Но родители не успокаивались. Они бесконечно повторяли одно и то же: «Мы боимся». «Мы не спим ночами». «Как ты можешь спокойно жить с ним после всего?» «Мы боимся за тебя и за внуков».
Они не требовали, чтобы я ушла. Они просто давили тихой, но постоянной болью, надеясь, что я в конце концов начну сомневаться и сделаю шаг навстречу их миру.
А потом, в середине июля, мама решилась сказать то, что, видимо, давно носила в себе.
Мы говорили по видео. Я показывала им сад, Лусию, которая бегала за бабочкой, и Ваню, который пытался догнать сестру. Мама улыбалась, но улыбка была вымученной. В какой-то момент она запнулась и спросила очень тихо, почти виновато:
— Анюта… ты точно счастлива? Или… может, ты там из-за того, что у него деньги хорошие? Дом большой, бассейн, сад… сеть эта его… манго каждый день… Я не осуждаю, просто… ты же у нас всегда была простой девочкой. Не из-за денег ли?
Папа, который сидел рядом, тяжело вздохнул и добавил уже жёстче, но тоже без крика:
— Доченька… я не слепой. Вижу, что у него всё есть. Дом, машина, заработок. А я всю жизнь за рулём автобуса, встаю в пять утра, в любую погоду. Мама — на ногах по десять часов в магазине. Мы горбатились всю жизнь. А этот… после всего, что сделал, теперь живёт так, будто ничего не было. Сиди за компьютером — и получай большие деньги — столько, сколько нам и не снилось. Это… неправильно. Мне больно это видеть.

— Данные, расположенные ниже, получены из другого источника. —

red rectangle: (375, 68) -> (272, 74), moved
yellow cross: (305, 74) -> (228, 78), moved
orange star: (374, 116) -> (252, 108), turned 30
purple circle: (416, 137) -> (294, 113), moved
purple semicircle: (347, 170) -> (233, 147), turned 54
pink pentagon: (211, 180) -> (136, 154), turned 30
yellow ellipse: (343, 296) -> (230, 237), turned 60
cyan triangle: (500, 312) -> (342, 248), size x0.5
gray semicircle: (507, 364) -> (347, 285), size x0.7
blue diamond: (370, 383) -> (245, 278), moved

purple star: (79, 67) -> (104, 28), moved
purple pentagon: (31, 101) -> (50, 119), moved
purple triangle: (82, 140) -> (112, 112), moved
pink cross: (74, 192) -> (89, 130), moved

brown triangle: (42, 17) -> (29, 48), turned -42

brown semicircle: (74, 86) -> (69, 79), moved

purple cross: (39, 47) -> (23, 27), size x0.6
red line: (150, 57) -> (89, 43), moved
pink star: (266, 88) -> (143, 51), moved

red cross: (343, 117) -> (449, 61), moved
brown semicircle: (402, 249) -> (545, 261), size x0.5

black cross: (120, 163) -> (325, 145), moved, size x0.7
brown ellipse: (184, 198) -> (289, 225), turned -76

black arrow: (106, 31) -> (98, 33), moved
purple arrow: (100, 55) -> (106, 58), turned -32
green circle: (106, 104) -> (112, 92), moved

У меня слёзы подступили к глазам.
— Мам, пап… если бы вы видели, как он плачет, когда я вспоминаю подвал… как он краснеет, когда я говорю «я люблю тебя»… как он долго боялся обнять меня без разрешения… вы бы не спросили. Деньги — это просто деньги. Да… у нас хороший дом. Но когда я приехала — он жил в другом доме — маленьком и старом. И я бы осталась с ним, даже если бы мы жили в однокомнатной квартире.
Мама вытерла глаза.
— Мы видим, Анюта. Но когда я смотрю на ваш дом… на бассейн… на то, как вы живёте… мне становится очень тяжело. Почему именно он? Почему ему так легко досталось после всего, что он с тобой сделал? Это выглядит как насмешка.

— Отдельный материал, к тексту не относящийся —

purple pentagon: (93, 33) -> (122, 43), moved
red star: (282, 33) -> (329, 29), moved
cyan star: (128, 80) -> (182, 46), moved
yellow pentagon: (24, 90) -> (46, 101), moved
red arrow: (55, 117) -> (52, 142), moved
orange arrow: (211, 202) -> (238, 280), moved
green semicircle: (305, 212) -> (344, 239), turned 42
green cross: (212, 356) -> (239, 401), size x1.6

Я молчала несколько секунд, чувствуя, как поднимается тихая, но очень острая боль. Они действительно не понимали. Для них «работать головой» было чем-то несерьёзным — нажал кнопки и получил деньги. Они не видели, как Алехандро иногда сидит допоздна, перебирая строки кода, как он краснеет и молчит, когда что-то ломается, как несёт на себе ответственность за то, чтобы тысячи людей могли говорить свободно, не боясь цензуры. Они видели только большой дом, бассейн и манго на столе.
Но я-то понимала. Я сама когда-то училась на журфаке, писала статьи, потом вела закрытые группы поддержки, готовила лекции, отвечала на письма женщин, которые находились в аду. Я знала, как тяжело работать головой — когда мозг гудит, когда мысль не отпускает даже ночью, когда каждый абзац — как и каждая строчка кода требуют детальной проработки. Я знала цену его «лёгких» денег.
— Это не легко, пап, — сказала я наконец, стараясь, чтобы голос не дрожал слишком сильно. — Совсем не легко. Я сама работаю головой — пишу, ищу слова, которые могли бы помочь кому-то. Знаю, как это выматывает. Алехандро работает часто по десять часов в сутки, иногда ночами. Это постоянное напряжение, огромная ответственность. Один баг — и вся система может рухнуть для тысяч людей. Он не просто «нажимает кнопки». Он несёт на себе чужие жизни — тех, кто прячется от цензуры, от преследования, от насилия. И при этом каждый день несёт вину за то, что сделал со мной. Я люблю его не из-за дома и не из-за денег. Просто люблю.
Мама всхлипнула.
— Мы просто боимся, что ты… держишься ради всего этого. Ради комфорта.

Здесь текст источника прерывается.